I went to my 10 year reunion (we won't talk about how long ago that was...) and had a great time. It was good to reaquaint myself with some of the folks I knew.
If I lived closer, I'd have gone to my 25th last year. I think it would have been neat. Even so, we're all very different people than we were then. It's interesting to see how people turned out.
I'm the same, Wendi. I didn't attend my reunion, and have no plans to either.
I was a dead-head in high school, kept to myself, and read all the time. I suppose we are all introverted in our own ways during that awkward and uncertain time in our lives.
I'd love to go to my high school reunion. I was certainly a nerd in high school. I was one of the smartest in the school and while I had a close group of good friends, was never popular and no boys knew I existed! I went onto university, had a very successful business career, have traveled extensively internationally, have a wonderful husband (and we're still going strong), and I think I look great for my age and after having 4 kids (I still fit into what I was married in!). I'd love to show those folks how great everything turned out for me and yeah, show off! But I don't NEED to do that. I'm rather just focus on the postive and looking forward as well...

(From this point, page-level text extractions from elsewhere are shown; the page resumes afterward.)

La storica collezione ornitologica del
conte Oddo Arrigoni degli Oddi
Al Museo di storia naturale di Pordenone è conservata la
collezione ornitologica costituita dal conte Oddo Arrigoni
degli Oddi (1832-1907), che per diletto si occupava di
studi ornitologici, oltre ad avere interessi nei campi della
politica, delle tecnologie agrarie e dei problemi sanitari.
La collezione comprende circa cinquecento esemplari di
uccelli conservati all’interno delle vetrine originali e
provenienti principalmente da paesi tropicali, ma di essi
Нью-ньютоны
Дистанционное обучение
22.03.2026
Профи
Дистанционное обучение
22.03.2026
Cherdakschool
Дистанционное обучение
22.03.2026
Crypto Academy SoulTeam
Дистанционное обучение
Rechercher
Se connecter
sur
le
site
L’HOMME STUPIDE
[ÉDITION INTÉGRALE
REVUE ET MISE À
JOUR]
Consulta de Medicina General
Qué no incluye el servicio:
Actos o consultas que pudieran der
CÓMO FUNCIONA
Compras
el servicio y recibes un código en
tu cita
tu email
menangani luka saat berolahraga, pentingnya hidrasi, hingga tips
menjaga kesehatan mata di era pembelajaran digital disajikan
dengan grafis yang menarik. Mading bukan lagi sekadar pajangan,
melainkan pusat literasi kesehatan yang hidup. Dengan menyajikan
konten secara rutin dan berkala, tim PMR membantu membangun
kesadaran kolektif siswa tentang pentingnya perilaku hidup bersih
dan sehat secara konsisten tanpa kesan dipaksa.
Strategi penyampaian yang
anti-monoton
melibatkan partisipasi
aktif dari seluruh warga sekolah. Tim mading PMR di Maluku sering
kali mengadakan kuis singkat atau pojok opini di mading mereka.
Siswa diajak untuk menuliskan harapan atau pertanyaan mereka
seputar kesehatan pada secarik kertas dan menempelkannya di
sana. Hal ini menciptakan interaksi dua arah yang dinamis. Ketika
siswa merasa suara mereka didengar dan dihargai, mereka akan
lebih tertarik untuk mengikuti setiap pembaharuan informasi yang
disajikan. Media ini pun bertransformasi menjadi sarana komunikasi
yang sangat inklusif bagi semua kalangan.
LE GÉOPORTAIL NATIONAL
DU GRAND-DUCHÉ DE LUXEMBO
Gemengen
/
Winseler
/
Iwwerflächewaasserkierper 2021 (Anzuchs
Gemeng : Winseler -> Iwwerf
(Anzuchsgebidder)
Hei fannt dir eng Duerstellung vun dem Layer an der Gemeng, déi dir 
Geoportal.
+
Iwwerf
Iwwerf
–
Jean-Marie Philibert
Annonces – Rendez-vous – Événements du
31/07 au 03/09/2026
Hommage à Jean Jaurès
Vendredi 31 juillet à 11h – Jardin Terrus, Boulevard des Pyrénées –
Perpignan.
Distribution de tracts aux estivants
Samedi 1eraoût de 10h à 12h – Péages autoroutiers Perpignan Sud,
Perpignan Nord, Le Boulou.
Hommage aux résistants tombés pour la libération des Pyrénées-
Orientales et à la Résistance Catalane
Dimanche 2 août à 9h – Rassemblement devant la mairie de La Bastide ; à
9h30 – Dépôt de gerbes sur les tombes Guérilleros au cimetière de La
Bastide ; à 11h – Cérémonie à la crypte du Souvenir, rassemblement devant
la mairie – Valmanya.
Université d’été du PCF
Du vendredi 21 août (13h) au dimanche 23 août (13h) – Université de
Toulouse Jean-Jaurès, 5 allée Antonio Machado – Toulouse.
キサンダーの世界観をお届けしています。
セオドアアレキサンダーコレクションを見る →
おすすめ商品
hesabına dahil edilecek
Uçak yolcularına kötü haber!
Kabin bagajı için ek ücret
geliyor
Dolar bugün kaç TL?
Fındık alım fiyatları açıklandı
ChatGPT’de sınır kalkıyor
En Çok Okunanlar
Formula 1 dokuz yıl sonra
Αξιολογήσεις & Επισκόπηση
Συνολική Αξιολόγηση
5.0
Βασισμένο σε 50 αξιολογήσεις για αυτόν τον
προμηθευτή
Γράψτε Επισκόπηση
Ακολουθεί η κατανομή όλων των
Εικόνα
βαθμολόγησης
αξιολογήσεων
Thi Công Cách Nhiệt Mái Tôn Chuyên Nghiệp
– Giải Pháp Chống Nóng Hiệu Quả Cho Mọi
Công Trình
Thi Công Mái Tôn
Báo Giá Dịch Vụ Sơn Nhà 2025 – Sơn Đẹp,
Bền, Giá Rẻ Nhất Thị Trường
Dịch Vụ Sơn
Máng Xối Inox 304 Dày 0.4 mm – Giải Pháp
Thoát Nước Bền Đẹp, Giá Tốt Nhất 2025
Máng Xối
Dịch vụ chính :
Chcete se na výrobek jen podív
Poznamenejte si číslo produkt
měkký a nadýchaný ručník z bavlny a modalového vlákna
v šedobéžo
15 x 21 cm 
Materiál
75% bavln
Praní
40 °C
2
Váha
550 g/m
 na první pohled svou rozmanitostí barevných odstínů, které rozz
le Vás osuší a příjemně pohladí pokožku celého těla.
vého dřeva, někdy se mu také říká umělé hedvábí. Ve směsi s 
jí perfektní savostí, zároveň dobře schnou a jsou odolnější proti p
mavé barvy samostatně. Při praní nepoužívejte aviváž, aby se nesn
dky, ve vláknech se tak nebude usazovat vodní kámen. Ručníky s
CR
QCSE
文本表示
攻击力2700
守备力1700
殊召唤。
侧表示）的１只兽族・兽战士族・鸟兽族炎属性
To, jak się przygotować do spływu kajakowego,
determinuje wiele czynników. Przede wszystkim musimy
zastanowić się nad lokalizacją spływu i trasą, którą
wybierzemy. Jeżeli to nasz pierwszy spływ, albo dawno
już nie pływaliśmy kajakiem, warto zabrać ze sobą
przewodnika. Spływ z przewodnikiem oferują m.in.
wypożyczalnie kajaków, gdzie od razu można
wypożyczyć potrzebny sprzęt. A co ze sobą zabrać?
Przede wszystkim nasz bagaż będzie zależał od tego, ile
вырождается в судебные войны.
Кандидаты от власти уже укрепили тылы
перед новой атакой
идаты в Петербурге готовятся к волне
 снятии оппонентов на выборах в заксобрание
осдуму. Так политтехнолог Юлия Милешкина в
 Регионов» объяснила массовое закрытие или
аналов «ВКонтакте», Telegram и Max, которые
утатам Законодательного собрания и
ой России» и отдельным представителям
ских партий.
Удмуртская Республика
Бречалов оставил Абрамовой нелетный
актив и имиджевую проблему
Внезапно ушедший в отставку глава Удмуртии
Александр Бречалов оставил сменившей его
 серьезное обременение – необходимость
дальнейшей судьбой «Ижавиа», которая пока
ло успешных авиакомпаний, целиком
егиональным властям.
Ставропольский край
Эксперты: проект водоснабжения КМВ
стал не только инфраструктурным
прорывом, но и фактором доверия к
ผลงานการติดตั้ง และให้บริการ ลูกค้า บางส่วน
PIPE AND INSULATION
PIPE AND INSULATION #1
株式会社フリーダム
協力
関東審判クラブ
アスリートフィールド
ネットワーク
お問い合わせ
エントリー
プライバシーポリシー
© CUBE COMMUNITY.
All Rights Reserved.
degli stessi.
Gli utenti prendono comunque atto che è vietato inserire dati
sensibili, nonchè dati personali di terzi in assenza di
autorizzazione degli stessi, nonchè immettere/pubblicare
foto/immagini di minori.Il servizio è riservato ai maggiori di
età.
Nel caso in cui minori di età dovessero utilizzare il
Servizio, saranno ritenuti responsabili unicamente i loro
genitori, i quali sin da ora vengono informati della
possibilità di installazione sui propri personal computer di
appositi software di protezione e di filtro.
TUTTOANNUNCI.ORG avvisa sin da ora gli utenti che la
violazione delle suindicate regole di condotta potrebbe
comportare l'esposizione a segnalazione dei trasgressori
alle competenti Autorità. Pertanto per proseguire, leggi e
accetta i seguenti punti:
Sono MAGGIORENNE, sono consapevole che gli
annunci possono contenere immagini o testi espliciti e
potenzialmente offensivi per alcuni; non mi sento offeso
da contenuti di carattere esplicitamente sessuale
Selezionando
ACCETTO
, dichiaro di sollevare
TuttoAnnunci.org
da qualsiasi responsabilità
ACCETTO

Here's how I see it: I blended into the woodwork at school. No one noticed me until it was time for the art show and I got my own whole space as a senior. When it came to the prom, you guessed it... I went by myself. Yup. Sure did. Guys knew I existed because I wore flannel better than they did. And I understood (but didn't pay attention to) football. They all claimed I had the dreaded "great personality" and was "hilarious to be with".
I didn't have my first beer until I was a senior and it was warm and nasty and I haven't tasted beer since. I never snuck out because I had no one to sneak out to see.I didn't have sex til I was in college and I married him. Yup, I lived with a guy, and guess what? He's the one I married. I never took up smoking and I'm too chicken to try drugs. Hell, I've never gotten so blited I forgot who I was. I had a core group of friends (and they seemed to find trouble when I wasn't around - drat it). But as long as I had my books and my pastels, I didn't care what happened.
Does that make me a nerd? Oh, probably. Does it make me uncool? Nah. I'm happy with how I turned out.
But I figure when the 15 or 20 year reunion comes along, I'm going. Why? Because although I didn't become the teacher I thought I'd be, and I still haven't found the magic potion to grow a inch or two taller, I'm pretty proud of who I am.
Plus, I'd love to video tape their jaws dropping when they find out that mousy ole Wendi writes dirty books. I can smile and wave. Just smile and wave.